Each line of the records below that contains "sont" needs to be copied.
The input Start Marker
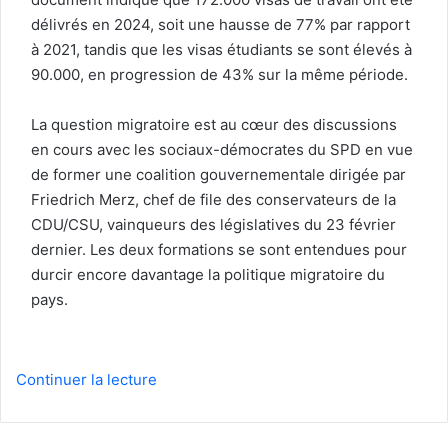
délivrés en 2024, soit une hausse de 77% par rapport
à 2021, tandis que les visas étudiants se sont élevés à
90.000, en progression de 43% sur la même période.
La question migratoire est au cœur des discussions
en cours avec les sociaux-démocrates du SPD en vue
de former une coalition gouvernementale dirigée par
Friedrich Merz, chef de file des conservateurs de la
CDU/CSU, vainqueurs des législatives du 23 février
dernier. Les deux formations se sont entendues pour
durcir encore davantage la politique migratoire du
pays.
Continuer la lecture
The input End Marker
Answer:
à 2021, tandis que les visas étudiants se sont élevés à
dernier. Les deux formations se sont entendues pour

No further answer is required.